Gourmet of Another World Chapter 1362 – Di Ting! Bahasa Indonesia
“Di… Ting…” Patriark Dalang Nether berkata dengan suara bergetar. Kepalanya dicengkeram oleh Tian Cang seolah-olah akan dihancurkan saat berikutnya. Saat suaranya terdengar, mata Tian Cang menyipit, dan ekspresinya sedikit berubah.
‘Di Ting? Keberadaan terkuat di Penjara Nether? Apakah orang yang konon telah membebaskan diri dari belenggu dan bertekad untuk menyatukan Dunia Bawah menjadi dunia yang hebat telah datang?’
Raja Nether sebelumnya menegang, dan dia melepaskan kehendak ilahinya untuk memindai sekitarnya. Hanya mendengar nama itu saja membuatnya sedikit gugup. Itu adalah perasaan yang luar biasa. Dia adalah Raja Nether Tian Cang, yang tidak takut apa pun dan bahkan berani menyerang Penjara Nether. Namun, ketika dia mendengar nama itu dari Patriark Dalang Nether, dia menarik napas dingin, dan jantungnya berdebar kencang seolah-olah dia telah mendengar sesuatu yang seharusnya tidak disebutkan.
Bu Fang mengerutkan kening di kejauhan. Dia juga mendengar suara lemah Patriark. “Di… Ting…” Nama itu sepertinya memiliki kekuatan magis yang membuat mereka yang mendengarnya menegang. Ia merasa familiar, dan rasa familiar ini berasal dari ingatan kehidupan sebelumnya.
Di Ting adalah makhluk mistis yang melayani Bodhisattva Kṣitigarbha. Konon ia memiliki sembilan wujud berbeda dan memiliki kemampuan banyak makhluk spiritual.
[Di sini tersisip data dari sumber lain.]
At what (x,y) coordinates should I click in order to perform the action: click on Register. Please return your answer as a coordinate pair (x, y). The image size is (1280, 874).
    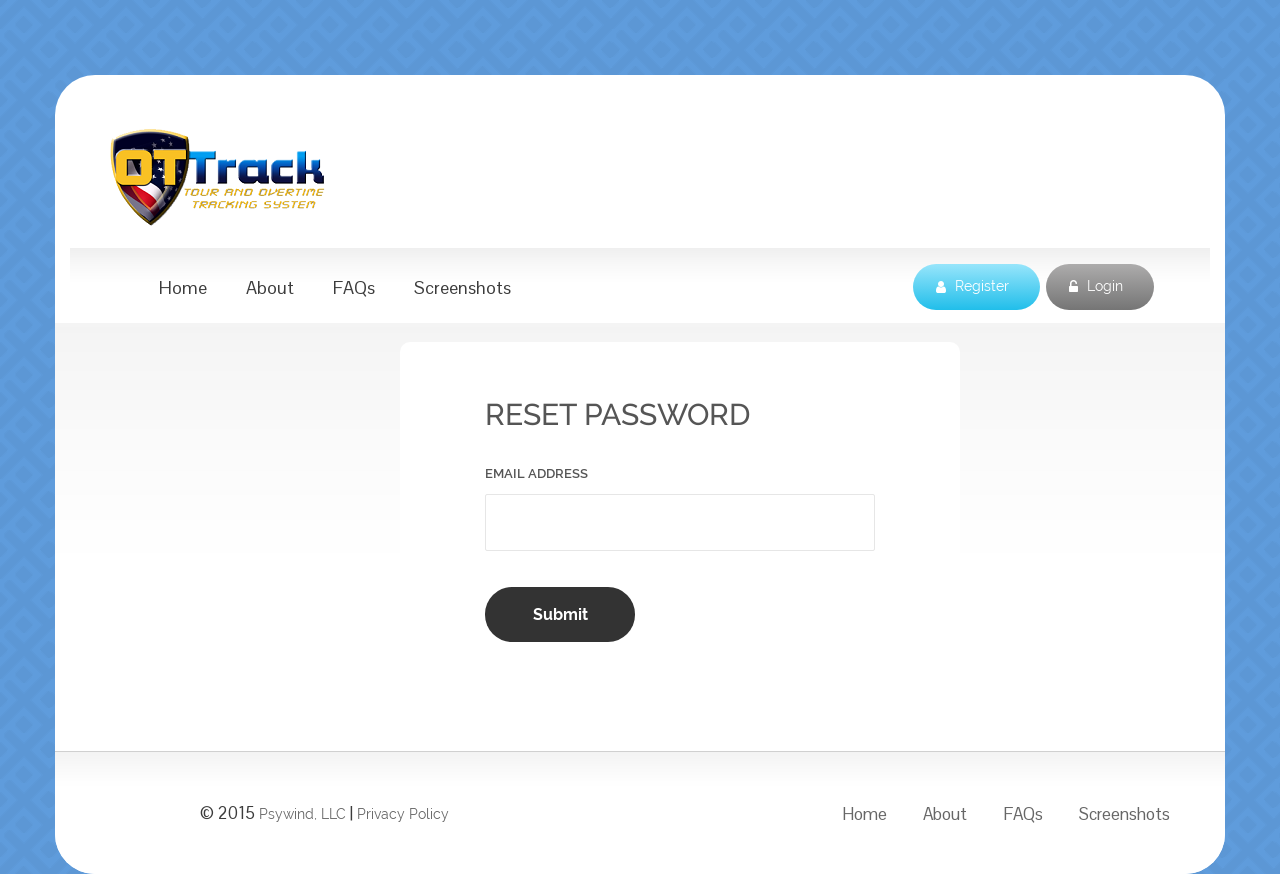
    Looking at the image, I should click on (972, 287).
‘Apakah Di Ting ini adalah Di Ting legendaris dalam ingatan kehidupan sebelumnya? Apakah ia benar-benar makhluk mistis yang melayani Bodhisattva Kṣitigarbha?’
Entah mengapa, gagasan itu terlintas di benak Bu Fang. Namun kemudian, ia berpikir mungkin mereka hanya memiliki nama yang sama. Ini adalah dunia yang berbeda, dan Penjara Bumi di sini bukanlah dunia bawah yang ia kenal dari kehidupan sebelumnya. Jadi jelas, Di Ting ini bukanlah yang ia kenal. Mereka berbeda.
Tidak mungkin ada kebetulan seperti itu di dunia ini.
Panggilan Patriark Dalang Alam Bawah kepada Di Ting seperti perjuangan terakhirnya sebelum kematiannya. Nama itu seolah menyimpan semua harapannya.
Namun, kejadian yang terjadi benar-benar di luar dugaannya. Ia tidak menyangka Bu Fang memiliki cara untuk menghidupkan kembali Tian Cang. Untuk mencapai itu, dia harus melawan Kekuatan Hukum tertinggi. Apakah koki kecil ini mampu melakukannya?
Meskipun Tian Cang yang bangkit kembali itu kuat, Patriark Dalang Nether tidak takut padanya. Dia bahkan menjadi gila dan melepaskan kekuatan pecahan Hati Dewa untuk membunuh semua orang yang hadir. Dia lebih memilih menggunakan metode saling menghancurkan daripada mengganggu Di Ting karena dia khawatir itu akan memengaruhi terobosannya.
Namun, yang tidak dia duga adalah Hati Dewanya telah dicuri oleh boneka terkutuk itu!
Dia menghabiskan seluruh hidupnya membuat boneka, tetapi pada akhirnya, dia dikalahkan oleh boneka. Mungkin itu karmanya. Karma itu ada.
Di ambang kematian, Patriark Dalang Nether dipenuhi dengan kebencian dan ketakutan, sehingga ia memanggil sebuah nama, nama yang seharusnya tidak disebutkan.
Suara gemuruh menggema di langit saat satu demi satu sosok merobek kehampaan dan berjalan keluar. Beberapa dari mereka dikelilingi oleh kobaran api, beberapa tersembunyi dalam bayangan, dan beberapa mengenakan jubah koki hitam.
Para Saint Agung dari sembilan klan Penjara Nether telah tiba. Namun, mereka disambut oleh pemandangan kematian Patriark Dalang Nether dan sebuah nama yang ia panggil, “Di… Ting…”
Begitu mereka mendengar nama itu, wajah mereka menjadi sangat gelisah, ketakutan terlihat jelas di wajah mereka yang terkejut.
…
Sementara itu, di tanah air Klan Di Ting…
Itu adalah dunia yang menakutkan yang diselimuti pusaran hitam. Pusaran yang berputar itu bergemuruh, dan ada energi hitam yang berdenyut di dalamnya seperti napas dari suatu keberadaan yang mengerikan.
Sebuah sosok samar terlihat duduk bersila di tengah pusaran.
“Di… Ting…” Sebuah suara samar melayang, berlama-lama di sekitar pusaran. Suaranya terdengar seperti ratapan hantu, yang membuat bulu kuduk orang-orang yang mendengarnya berdiri.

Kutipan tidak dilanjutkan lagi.